井関 はい、一度だけあります。2007, 8年頃でしたか、設立初期のメンバーが少なくなった頃に、私は舞踊家としてこのまま Noismの中で踊っていくのがいいのだろうか、もっとレベルの高い舞踊家の中で揉まれ上達したいと思い、悩みました。金森も私の様子からそれを察したのでしょう、「 Noismを出るか?」と声をかけてくれました。私もここを出て、海外で踊ろうと決心して、いろいろと知り合いなどに連絡をとり始めました。ところが、その頃、たまたま幸か不幸か、当時のバレエ・ミストレスが Noismを辞めることになりました。それで当面、他に適任者もおらず、私がバレエ・ミストレスを務めるようになったのです。すると Noismの活動、その存在意義を客観的に見るようなったからでしょうか、 Noismで踊ること、ヨーロッパではなく新潟で、日本初の劇場専属舞踊団で踊ることの意義が実感できるようになったのです。私は Noismと共に、金森穣という振付家のもとで舞踊人生を全うしようと思えるようになったのです。

----井関さんと同世代のダンサーといいますと・・・

_Noism1&2-CARMEN-2677_web.jpg 劇的舞踊『カルメン』(2014年) 撮影:篠山紀信

井関 Kバレエカンパニーの中村祥子さんとか東京シティ・バレエ団の志賀育恵さん、スウェーデン国立バレエ団の木田真理子さんとかですね。彼女たちは少し若いですが、一応同世代ですね。

----そうですか、今、最も力を発揮している方々ですね。井関さんとしては Noismに残られて良かったと思われていますか。

井関 ええ、もちろん。金森も海外で踊っていましたから、良く理解して私の悩みを導いてくれた、と思っています。今考えても、私にこの場所がなかったら、私の舞踊人生はもっと早く終えていたと思います。この歳になって、舞踊の本当の楽しさを感じられうようになり、最高の気分です! ----ところで、井関さんはクラシック・バレエを習われていて、どうしてコンテンポラリー・ダンスに進まれたのですか。

井関 3歳からクラシック・バレエを習っていましたが、コンクールにも参加していました。特に、ローザンヌ国際バレエコンクールに参加した時に踊ったモダン作品を、審査員に評価されたのは大きかったと思っています。あと、クラシック・バレエでは、自分の持っている能力でそこまで登っていけないと、子供ながらに解っていました。子供の頃から野心は豊富でしたが、どこかいつも自分に対して客観的な目を持っていました。

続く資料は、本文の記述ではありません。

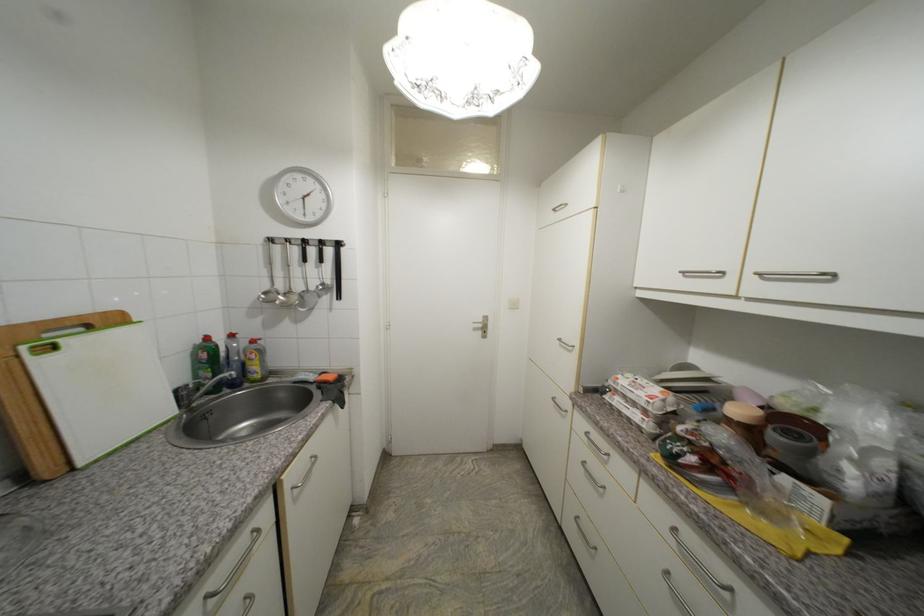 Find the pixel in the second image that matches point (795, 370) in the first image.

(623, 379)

---じつは私は個人的に、バレリーナとしての井関さんを観たかった、と思っておりました。なぜか、井関さんの舞台を観るとバレリーナ井関佐和子を思い浮かべてしまうのです。個人的感想で恐縮ですが、その意味でも『ラ・バヤデール』(仮)は、大いに期待しています。本日はお忙しいところ、どうもありがとうございました。

_Noism1_01_Sawako-Iseki_0641_20140904.jpg 撮影:篠山紀信

井関 佐和子 Sawako ISEKI

舞踊家。Noism副芸術監督。1978年高知県生まれ。3歳よりクラシックバレエを一の宮咲子に師事。16歳で渡欧。スイス・チューリッヒ国立バレエ学校を経て、ルードラ・ベジャール・ローザンヌにてモーリス・ベジャールらに師事。99年ネザーランド・ダンス・シアターII(オランダ)に入団、イリ・キリアン、オハッド・ナハリン、ポール・ライトフット等の作品を踊る。01年クルベルグ・バレエ(スウェーデン)に移籍、マッツ・エック、ヨハン・インガー等の作品を踊る。04年4月Noism結成メンバーとなり、金森穣作品においては常に主要なパートを務め、現在日本を代表する舞踊家のひとりとして、各方面から高い評価と注目を集めている。’08年よりバレエミストレス、10年よりNoism副芸術監督も務める。